## [WORK TASK]
An exact copy of every record is the required answer.

(Collected data)
########
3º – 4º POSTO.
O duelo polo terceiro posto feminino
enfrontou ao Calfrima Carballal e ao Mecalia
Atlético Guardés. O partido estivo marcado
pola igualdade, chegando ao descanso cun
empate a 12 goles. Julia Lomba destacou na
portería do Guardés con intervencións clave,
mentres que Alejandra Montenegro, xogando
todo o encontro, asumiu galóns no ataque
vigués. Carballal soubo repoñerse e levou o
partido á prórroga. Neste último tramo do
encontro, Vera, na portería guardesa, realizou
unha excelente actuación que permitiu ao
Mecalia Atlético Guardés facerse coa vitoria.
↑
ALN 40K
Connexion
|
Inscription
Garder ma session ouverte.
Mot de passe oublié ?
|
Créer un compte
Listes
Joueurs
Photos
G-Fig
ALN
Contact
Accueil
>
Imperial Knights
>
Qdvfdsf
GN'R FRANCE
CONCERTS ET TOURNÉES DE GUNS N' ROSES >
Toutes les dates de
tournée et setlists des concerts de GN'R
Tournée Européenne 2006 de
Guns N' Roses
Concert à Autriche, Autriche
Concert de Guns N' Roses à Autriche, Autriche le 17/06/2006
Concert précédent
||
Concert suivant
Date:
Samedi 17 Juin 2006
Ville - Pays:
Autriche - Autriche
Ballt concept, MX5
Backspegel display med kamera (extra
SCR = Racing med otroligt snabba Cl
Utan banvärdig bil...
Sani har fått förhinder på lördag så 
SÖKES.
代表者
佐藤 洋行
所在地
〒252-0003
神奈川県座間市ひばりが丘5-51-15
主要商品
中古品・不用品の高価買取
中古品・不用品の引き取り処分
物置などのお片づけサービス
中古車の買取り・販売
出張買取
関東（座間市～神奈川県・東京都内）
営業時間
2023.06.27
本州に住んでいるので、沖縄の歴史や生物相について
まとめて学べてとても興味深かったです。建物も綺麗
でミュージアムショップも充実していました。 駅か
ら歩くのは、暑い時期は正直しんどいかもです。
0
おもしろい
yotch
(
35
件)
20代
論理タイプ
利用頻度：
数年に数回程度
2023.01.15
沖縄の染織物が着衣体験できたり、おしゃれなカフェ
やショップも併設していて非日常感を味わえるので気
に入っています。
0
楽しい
########
## [OUTPUT FOR THIS TASK]
3º – 4º POSTO.
O duelo polo terceiro posto feminino
enfrontou ao Calfrima Carballal e ao Mecalia
Atlético Guardés. O partido estivo marcado
pola igualdade, chegando ao descanso cun
empate a 12 goles. Julia Lomba destacou na
portería do Guardés con intervencións clave,
mentres que Alejandra Montenegro, xogando
todo o encontro, asumiu galóns no ataque
vigués. Carballal soubo repoñerse e levou o
partido á prórroga. Neste último tramo do
encontro, Vera, na portería guardesa, realizou
unha excelente actuación que permitiu ao
Mecalia Atlético Guardés facerse coa vitoria.
↑
ALN 40K
Connexion
|
Inscription
Garder ma session ouverte.
Mot de passe oublié ?
|
Créer un compte
Listes
Joueurs
Photos
G-Fig
ALN
Contact
Accueil
>
Imperial Knights
>
Qdvfdsf
GN'R FRANCE
CONCERTS ET TOURNÉES DE GUNS N' ROSES >
Toutes les dates de
tournée et setlists des concerts de GN'R
Tournée Européenne 2006 de
Guns N' Roses
Concert à Autriche, Autriche
Concert de Guns N' Roses à Autriche, Autriche le 17/06/2006
Concert précédent
||
Concert suivant
Date:
Samedi 17 Juin 2006
Ville - Pays:
Autriche - Autriche
Ballt concept, MX5
Backspegel display med kamera (extra
SCR = Racing med otroligt snabba Cl
Utan banvärdig bil...
Sani har fått förhinder på lördag så 
SÖKES.
代表者
佐藤 洋行
所在地
〒252-0003
神奈川県座間市ひばりが丘5-51-15
主要商品
中古品・不用品の高価買取
中古品・不用品の引き取り処分
物置などのお片づけサービス
中古車の買取り・販売
出張買取
関東（座間市～神奈川県・東京都内）
営業時間
2023.06.27
本州に住んでいるので、沖縄の歴史や生物相について
まとめて学べてとても興味深かったです。建物も綺麗
でミュージアムショップも充実していました。 駅か
ら歩くのは、暑い時期は正直しんどいかもです。
0
おもしろい
yotch
(
35
件)
20代
論理タイプ
利用頻度：
数年に数回程度
2023.01.15
沖縄の染織物が着衣体験できたり、おしゃれなカフェ
やショップも併設していて非日常感を味わえるので気
に入っています。
0
楽しい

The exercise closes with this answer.